> _About this task_
The response should be the records below, repeated exactly, with each picture left out.

*** Opening of Materials provided ***

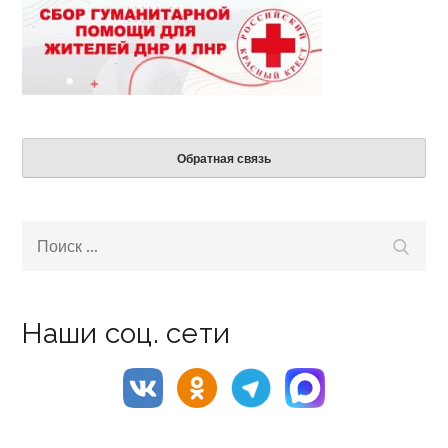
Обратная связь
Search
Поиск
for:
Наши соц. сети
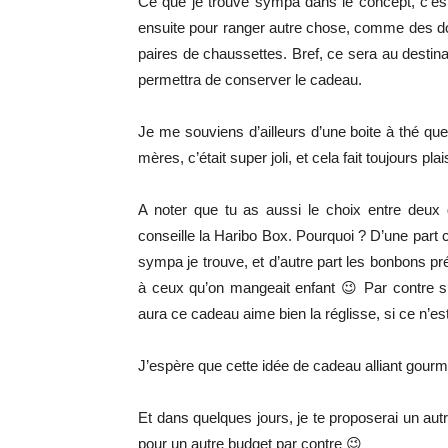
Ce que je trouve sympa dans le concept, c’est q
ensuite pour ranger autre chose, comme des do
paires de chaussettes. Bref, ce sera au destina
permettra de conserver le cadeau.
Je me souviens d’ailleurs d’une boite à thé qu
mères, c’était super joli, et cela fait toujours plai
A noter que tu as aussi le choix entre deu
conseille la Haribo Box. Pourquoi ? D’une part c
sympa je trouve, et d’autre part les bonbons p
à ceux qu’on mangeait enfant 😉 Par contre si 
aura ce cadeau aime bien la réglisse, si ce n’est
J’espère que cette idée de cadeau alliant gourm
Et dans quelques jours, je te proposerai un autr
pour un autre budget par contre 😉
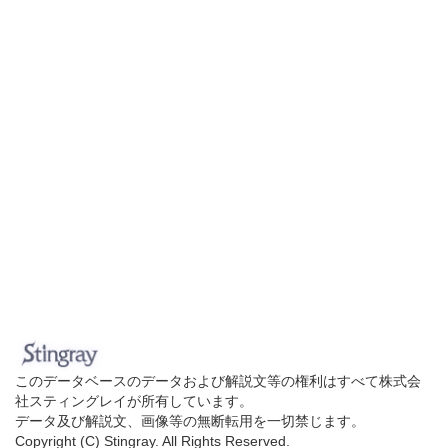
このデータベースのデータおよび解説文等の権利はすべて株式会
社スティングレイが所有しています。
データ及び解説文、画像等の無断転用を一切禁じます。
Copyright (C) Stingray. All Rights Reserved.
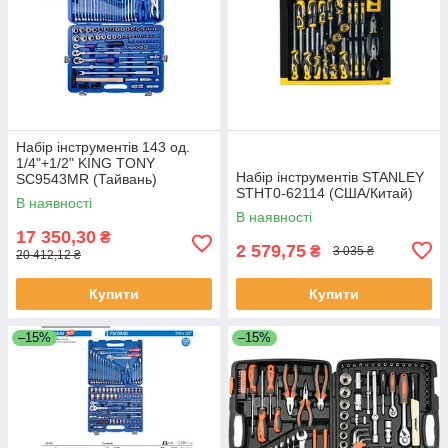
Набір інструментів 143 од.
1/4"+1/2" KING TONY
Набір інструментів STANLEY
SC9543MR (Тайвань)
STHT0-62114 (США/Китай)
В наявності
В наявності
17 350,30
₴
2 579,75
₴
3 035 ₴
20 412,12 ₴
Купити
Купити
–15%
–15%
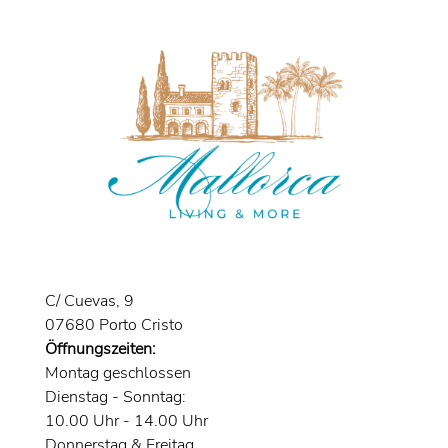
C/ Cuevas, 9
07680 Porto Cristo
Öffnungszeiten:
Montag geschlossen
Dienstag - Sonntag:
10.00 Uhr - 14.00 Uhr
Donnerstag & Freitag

*** Close of Materials provided ***

> _Task output_
Обратная связь
Search
Поиск
for:
Наши соц. сети
Ce que je trouve sympa dans le concept, c’est q
ensuite pour ranger autre chose, comme des do
paires de chaussettes. Bref, ce sera au destina
permettra de conserver le cadeau.
Je me souviens d’ailleurs d’une boite à thé qu
mères, c’était super joli, et cela fait toujours plai
A noter que tu as aussi le choix entre deu
conseille la Haribo Box. Pourquoi ? D’une part c
sympa je trouve, et d’autre part les bonbons p
à ceux qu’on mangeait enfant 😉 Par contre si 
aura ce cadeau aime bien la réglisse, si ce n’est
J’espère que cette idée de cadeau alliant gourm
Et dans quelques jours, je te proposerai un autr
pour un autre budget par contre 😉
このデータベースのデータおよび解説文等の権利はすべて株式会
社スティングレイが所有しています。
データ及び解説文、画像等の無断転用を一切禁じます。
Copyright (C) Stingray. All Rights Reserved.
Набір інструментів 143 од.
1/4"+1/2" KING TONY
Набір інструментів STANLEY
SC9543MR (Тайвань)
STHT0-62114 (США/Китай)
В наявності
В наявності
17 350,30
₴
2 579,75
₴
3 035 ₴
20 412,12 ₴
Купити
Купити
–15%
–15%
C/ Cuevas, 9
07680 Porto Cristo
Öffnungszeiten:
Montag geschlossen
Dienstag - Sonntag:
10.00 Uhr - 14.00 Uhr
Donnerstag & Freitag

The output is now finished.